How the single threaded non blocking IO model works in Node.js
Asked Answered
C

9

348

I'm not a Node programmer, but I'm interested in how the single-threaded non-blocking IO model works. After I read the article understanding-the-node-js-event-loop, I'm really confused about it. It gave an example for the model:

c.query(
   'SELECT SLEEP(20);',
   function (err, results, fields) {
     if (err) {
       throw err;
     }
     res.writeHead(200, {'Content-Type': 'text/html'});
     res.end('<html><head><title>Hello</title></head><body><h1>Return from async DB query</h1></body></html>');
     c.end();
    }
);

Que: When there are two requests A(comes first) and B since there is only a single thread, the server-side program will handle the request A firstly: doing SQL querying is asleep statement standing for I/O wait. And The program is stuck at the I/O waiting, and cannot execute the code which renders the web page behind. Will the program switch to request B during the waiting? In my opinion, because of the single thread model, there is no way to switch one request from another. But the title of the example code says that everything runs in parallel except your code.

(P.S I'm not sure if I misunderstand the code or not since I have never used Node.)How Node switch A to B during the waiting? And can you explain the single-threaded non-blocking IO model of Node in a simple way? I would appreciate it if you could help me. :)

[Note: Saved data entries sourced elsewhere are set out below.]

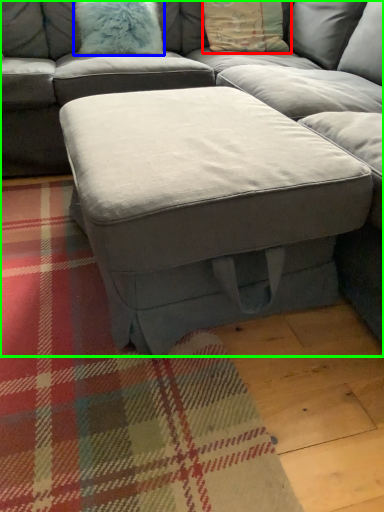 Question: Estimate the real-world distances between objects in this image. Which object is farther from pillow (highlighted by a red box), pillow (highlighted by a blue box) or studio couch (highlighted by a green box)?

Choices:
 (A) pillow
 (B) studio couch

Answer: (B) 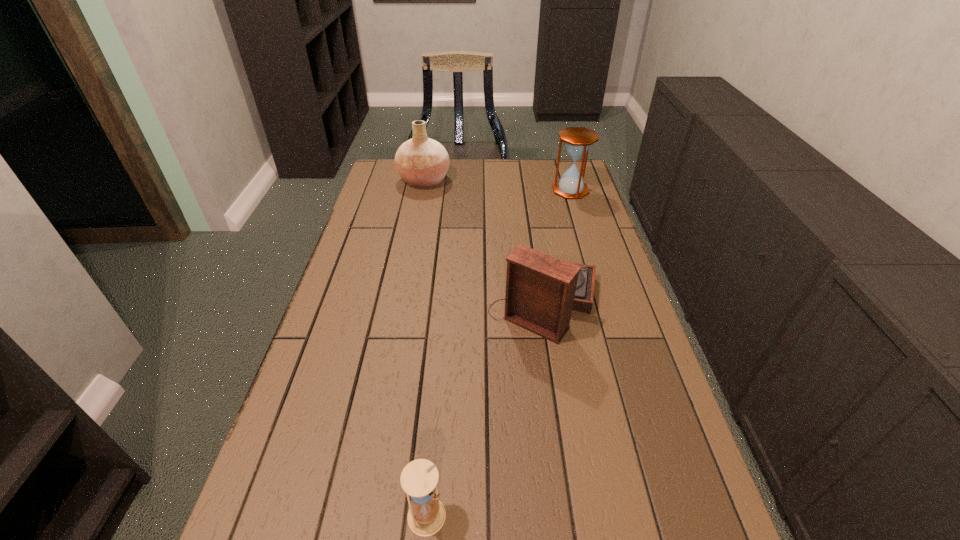 Where is `pottery`? Image resolution: width=960 pixels, height=540 pixels. pottery is located at coordinates click(x=422, y=162).

Find the location of a particular element. Image resolution: width=960 pixels, height=540 pixels. the taller hourglass is located at coordinates (577, 140).

The height and width of the screenshot is (540, 960). In order to click on the farther hourglass in this screenshot , I will do `click(577, 140)`.

Where is `the second nearest object`? The width and height of the screenshot is (960, 540). the second nearest object is located at coordinates (541, 291).

At what (x,y) coordinates should I click in order to perform the action: click on the shorter hourglass. Please return your answer as a coordinate pair (x, y). Looking at the image, I should click on (426, 516).

Locate an element on the screen. The height and width of the screenshot is (540, 960). the nearest object is located at coordinates (426, 516).

The width and height of the screenshot is (960, 540). What are the coordinates of `free spot located 0.100m to pour from the handle of the pottery` in the screenshot? It's located at (477, 180).

Find the location of `vacant space located on the front of the farther hourglass`. vacant space located on the front of the farther hourglass is located at coordinates click(586, 241).

You are a GUI agent. You are given a task and a screenshot of the screen. Output one action in this format:
    pyautogui.click(x=<x>, y=<y>)
    Task: Click on the blank space located 0.290m on the back of the phonograph record
    This screenshot has width=960, height=540.
    Given the screenshot: What is the action you would take?
    coord(530,212)

At what (x,y) coordinates should I click in order to perform the action: click on free spot located on the left of the shortest object. Please return your answer as a coordinate pair (x, y). Looking at the image, I should click on (257, 516). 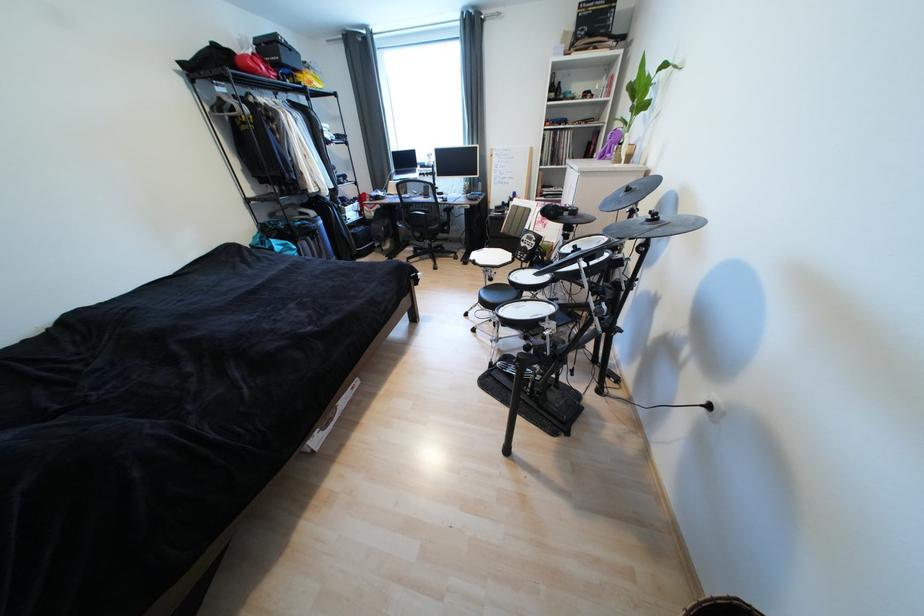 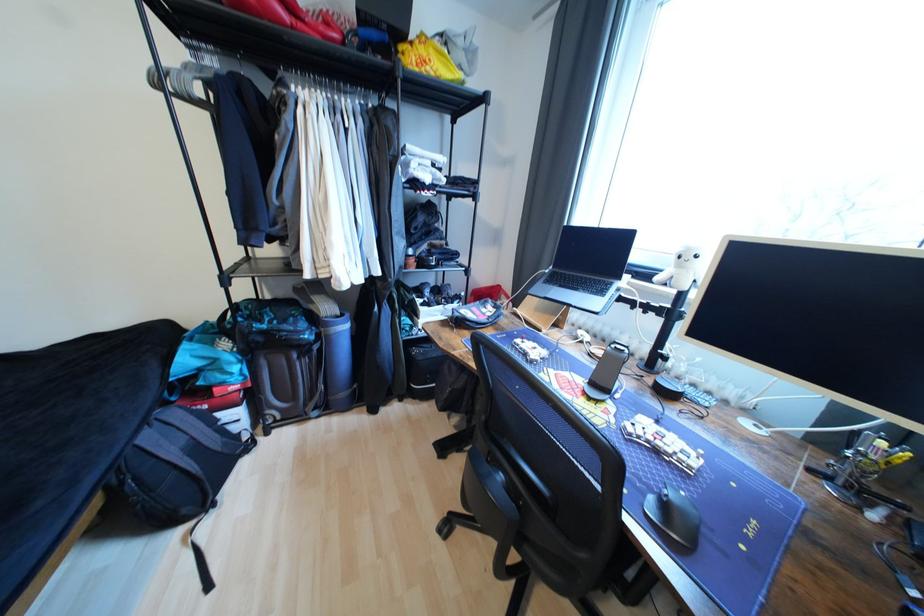 The point at (305, 77) is marked in the first image. Where is the corresponding point in the second image?

(407, 49) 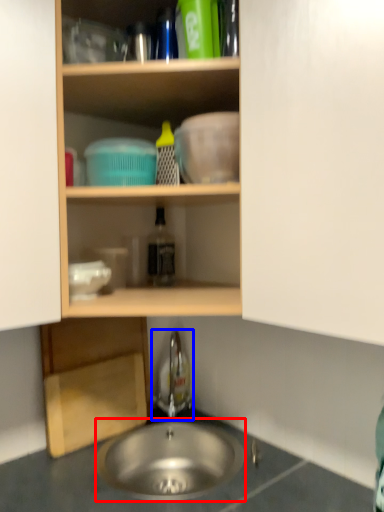 Question: Which of the following is the closest to the observer, sink (highlighted by a red box) or faucet (highlighted by a blue box)?

Choices:
 (A) sink
 (B) faucet

Answer: (A) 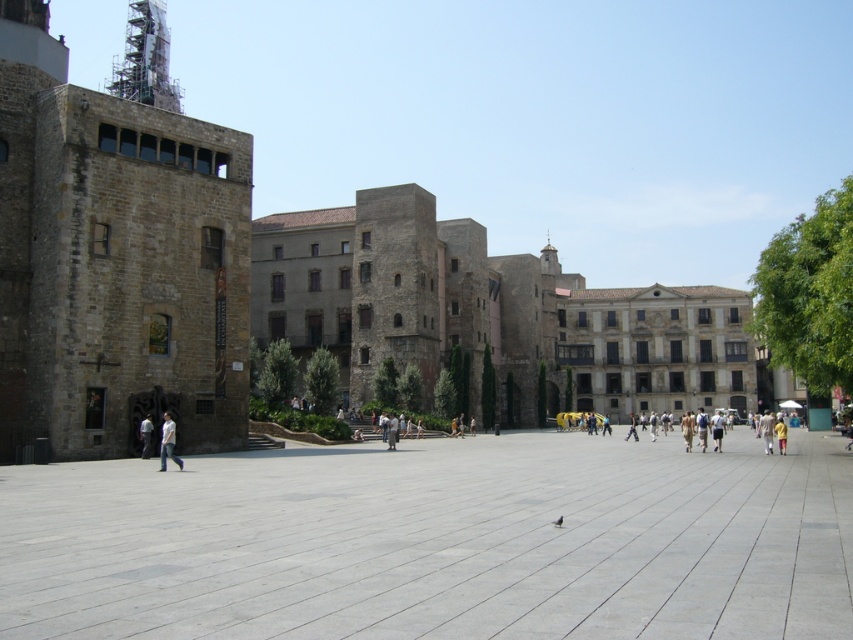 You are standing at the entrance of the plaza and want to reach the smooth concrete courtyard at center. According to the coordinates provided, which direction should you move to reach it?

The smooth concrete courtyard at center is located at coordinates point (x=437, y=541), so you should move towards the center of the plaza to reach it.

Based on the photo, you are standing in the plaza and want to take a photo of the historic buildings. You notice the smooth concrete courtyard at center and the white matte shirt at lower left in your viewfinder. Which object should you adjust your camera to focus on if you want to capture the one that is closer to the front of the scene?

You should focus on the white matte shirt at lower left because it is positioned in front of the smooth concrete courtyard at center, making it closer to the front of the scene. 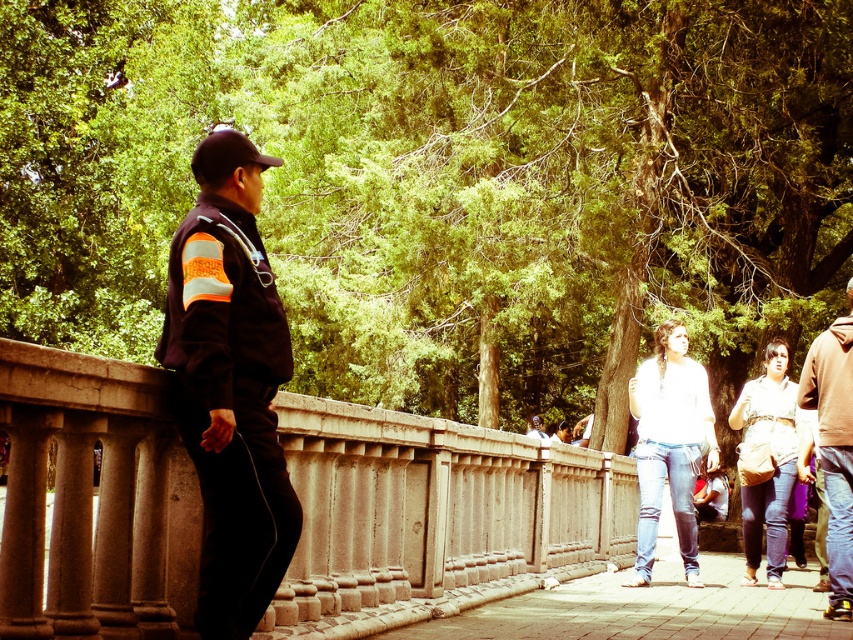 Who is shorter, dark blue uniform at left or brown leather jacket at right?

Standing shorter between the two is dark blue uniform at left.

I want to click on dark blue uniform at left, so click(230, 387).

Describe the element at coordinates (230, 387) in the screenshot. I see `dark blue uniform at left` at that location.

The width and height of the screenshot is (853, 640). What are the coordinates of `dark blue uniform at left` in the screenshot? It's located at (230, 387).

Which is below, smooth concrete railing at center or dark blue uniform at left?

smooth concrete railing at center is below.

Does smooth concrete railing at center have a greater height compared to dark blue uniform at left?

Yes.

Describe the element at coordinates (434, 516) in the screenshot. I see `smooth concrete railing at center` at that location.

Where is `smooth concrete railing at center`? This screenshot has width=853, height=640. smooth concrete railing at center is located at coordinates (434, 516).

Is paved stone sidewalk at center shorter than brown leather jacket at right?

Correct, paved stone sidewalk at center is not as tall as brown leather jacket at right.

Is paved stone sidewalk at center to the right of brown leather jacket at right from the viewer's perspective?

No, paved stone sidewalk at center is not to the right of brown leather jacket at right.

Is point (830, 628) farther from viewer compared to point (824, 371)?

No.

This screenshot has width=853, height=640. I want to click on paved stone sidewalk at center, so click(647, 609). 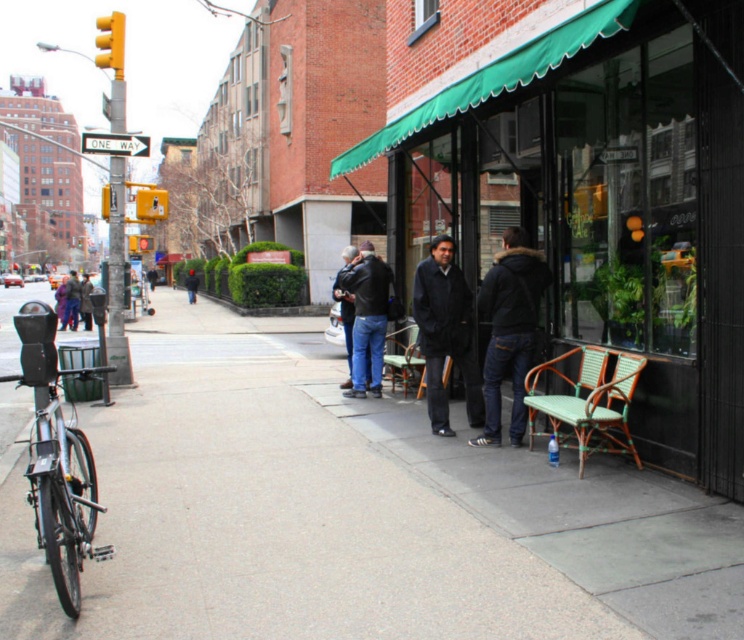 You are standing on the sidewalk in front of the store with the green awning. You see two points marked in the scene. The first point is at coordinates point (68, 513) and the second point is at point (516, 326). Which point is closer to you?

Point (68, 513) is closer to the camera than point (516, 326), so the first point is closer to you.

You are a delivery person with a 1.5 meter wide cart. You need to navigate through the smooth concrete sidewalk at center while avoiding the dark blue fabric jacket at center. Can your cart fit on the sidewalk without touching the jacket?

The smooth concrete sidewalk at center might be wider than dark blue fabric jacket at center, so there is a possibility that the cart can fit. However, since the exact width difference isn not specified, it is recommended to proceed cautiously.

You are a delivery person who needs to place a heavy box on the smooth concrete sidewalk at center. However, you notice the dark blue jeans at center nearby. Which object is lower to the ground, and why should you choose it for placing the box?

The smooth concrete sidewalk at center is lower to the ground compared to the dark blue jeans at center. You should choose the smooth concrete sidewalk at center to place the heavy box because it is closer to the ground, making it easier and safer to access. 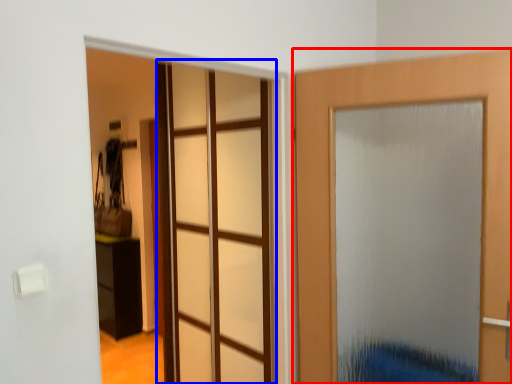 Question: Which point is closer to the camera, door (highlighted by a red box) or glass door (highlighted by a blue box)?

Choices:
 (A) door
 (B) glass door

Answer: (A) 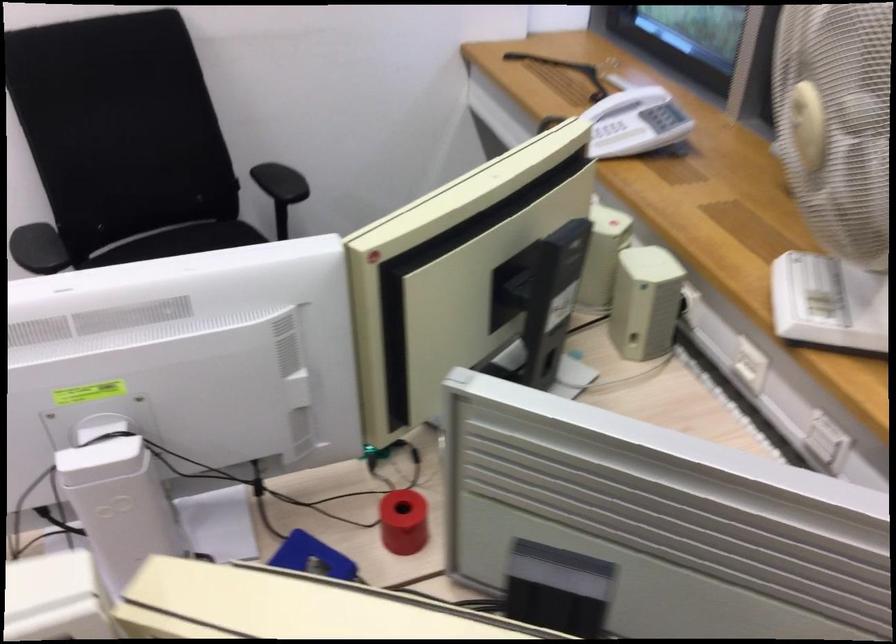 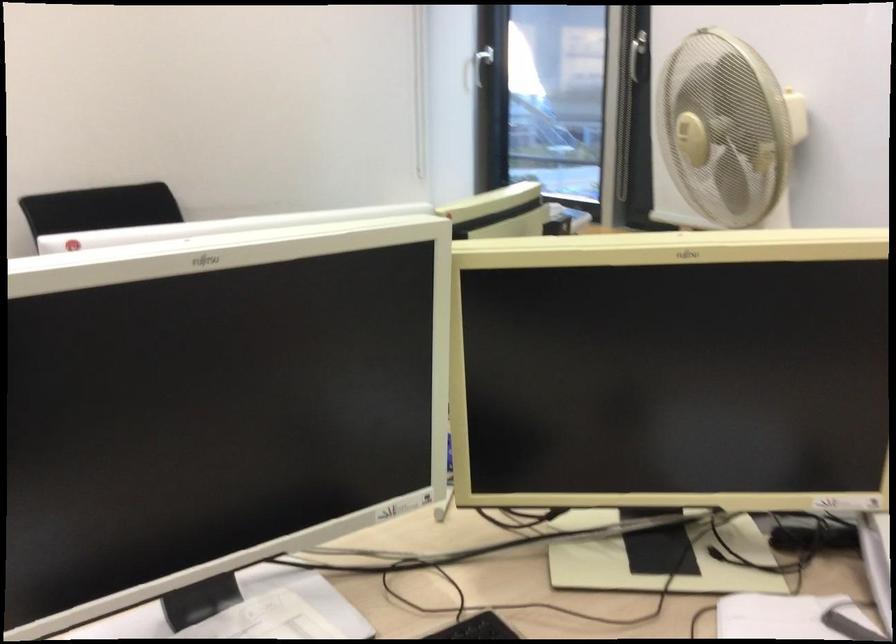 Where in the second image is the point corresponding to the point at 798,118 from the first image?

(685, 129)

Curule answered 10/2, 2013 at 5:54 Comment(0)
A
399

Node.js is built upon libuv, a cross-platform library that abstracts apis/syscalls for asynchronous (non-blocking) input/output provided by the supported OSes (Unix, OS X and Windows at least).

Asynchronous IO

In this programming model open/read/write operation on devices and resources (sockets, filesystem, etc.) managed by the file-system don't block the calling thread (as in the typical synchronous c-like model) and just mark the process (in kernel/OS level data structure) to be notified when new data or events are available. In case of a web-server-like app, the process is then responsible to figure out which request/context the notified event belongs to and proceed processing the request from there. Note that this will necessarily mean you'll be on a different stack frame from the one that originated the request to the OS as the latter had to yield to a process' dispatcher in order for a single threaded process to handle new events.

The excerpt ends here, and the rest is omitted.